**What you will do:** From the data below, repeat exactly the lines from the line with "Пн-Пт 9.00 - 18.00" to the line with "информационный характер и", both included.

(Extracted page text data)
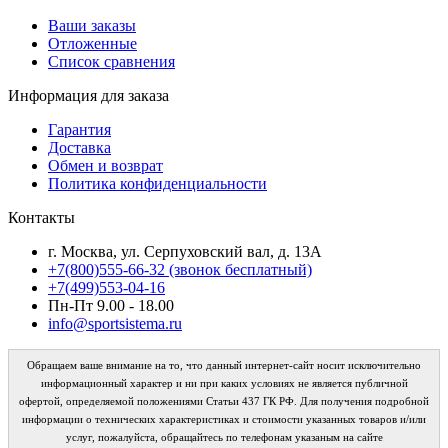
Ваши заказы
Отложенные
Список сравнения
Информация для заказа
Гарантия
Доставка
Обмен и возврат
Политика конфиденциальности
Контакты
г. Москва, ул. Серпуховский вал, д. 13А
+7(800)555-66-32 (звонок бесплатный)
+7(499)553-04-16
Пн-Пт 9.00 - 18.00
info@sportsistema.ru
Обращаем ваше внимание на то, что данный интернет-сайт носит исключительно
информационный характер и ни при каких условиях не является публичной
офертой, определяемой положениями Статьи 437 ГК РФ. Для получения подробной
информации о технических характеристиках и стоимости указанных товаров и/или
услуг, пожалуйста, обращайтесь по телефонам указаным на сайте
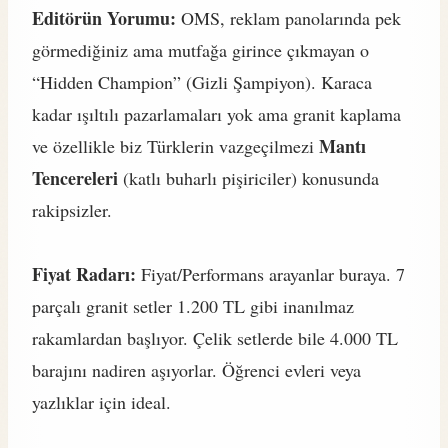
Editörün Yorumu:
OMS, reklam panolarında pek
görmediğiniz ama mutfağa girince çıkmayan o
“Hidden Champion” (Gizli Şampiyon). Karaca
kadar ışıltılı pazarlamaları yok ama granit kaplama
Mantı
ve özellikle biz Türklerin vazgeçilmezi
Tencereleri
(katlı buharlı pişiriciler) konusunda
rakipsizler.
Fiyat Radarı:
Fiyat/Performans arayanlar buraya. 7
parçalı granit setler 1.200 TL gibi inanılmaz
rakamlardan başlıyor. Çelik setlerde bile 4.000 TL
barajını nadiren aşıyorlar. Öğrenci evleri veya
yazlıklar için ideal.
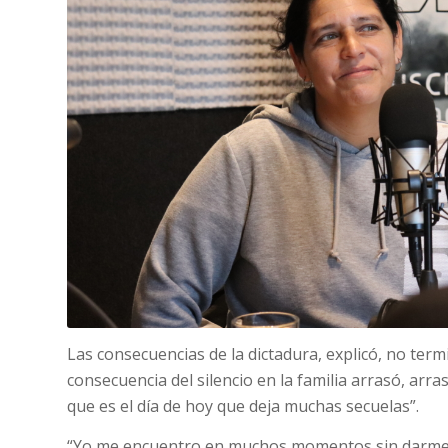
Las consecuencias de la dictadura, explicó, no term
consecuencia del silencio en la familia arrasó, arra
que es el día de hoy que deja muchas secuelas”.
“Yo me encuentro en muchos momentos sin darme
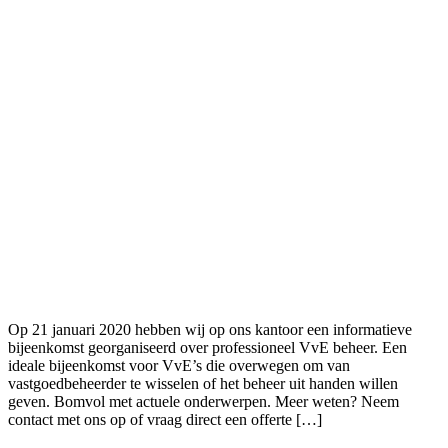
Op 21 januari 2020 hebben wij op ons kantoor een informatieve
bijeenkomst georganiseerd over professioneel VvE beheer. Een
ideale bijeenkomst voor VvE’s die overwegen om van
vastgoedbeheerder te wisselen of het beheer uit handen willen
geven. Bomvol met actuele onderwerpen. Meer weten? Neem
contact met ons op of vraag direct een offerte […]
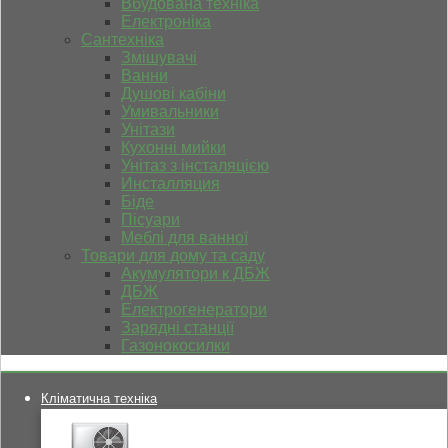
Вбудована техніка
Електроніка
Сантехніка
Змішувачі
Ванни
Душові кабіни
Умивальники
Унітази
Кухонні мийки
Унітаз з інсталяцією
Инсталляция
Біде
Пісуари
Меблі для ванної
Товари для дому та саду
Акумулятори к ДБЖ
ДБЖ
Електрогенератори
Зарядні станції
Газонокосилки
Кліматична техніка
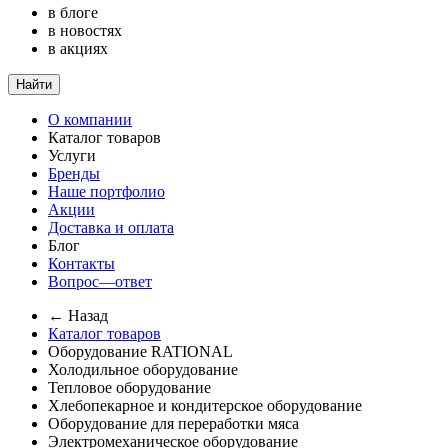
в блоге
в новостях
в акциях
Найти
О компании
Каталог товаров
Услуги
Бренды
Наше портфолио
Акции
Доставка и оплата
Блог
Контакты
Вопрос—ответ
← Назад
Каталог товаров
Оборудование RATIONAL
Холодильное оборудование
Тепловое оборудование
Хлебопекарное и кондитерское оборудование
Оборудование для переработки мяса
Электромеханическое оборудование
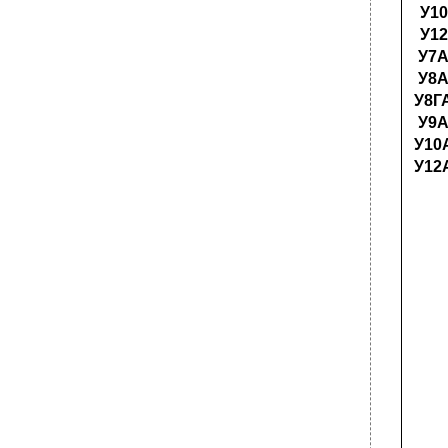
У10
У12
У7
У8
У8Г
У9
У10
У12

**Written solution:**
Пн-Пт 9.00 - 18.00
info@sportsistema.ru
Обращаем ваше внимание на то, что данный интернет-сайт носит исключительно
информационный характер и ни при каких условиях не является публичной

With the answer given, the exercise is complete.